WHAT THIS TASK INVOLVES –
The output should be the line containing "Hiermit akzeptiere ich die" and every later line of the records, exactly as written, and nothing else.

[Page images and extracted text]

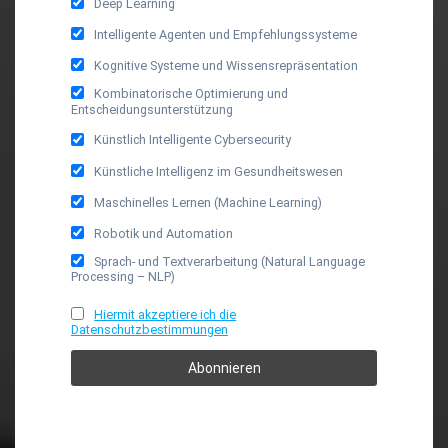
Deep Learning
Intelligente Agenten und Empfehlungssysteme
Kognitive Systeme und Wissensrepräsentation
Kombinatorische Optimierung und
Entscheidungsunterstützung
Künstlich Intelligente Cybersecurity
Künstliche Intelligenz im Gesundheitswesen
Maschinelles Lernen (Machine Learning)
Robotik und Automation
Sprach- und Textverarbeitung (Natural Language
Processing – NLP)
Hiermit akzeptiere ich die
Datenschutzbestimmungen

FINISHED EXERCISE –
Hiermit akzeptiere ich die
Datenschutzbestimmungen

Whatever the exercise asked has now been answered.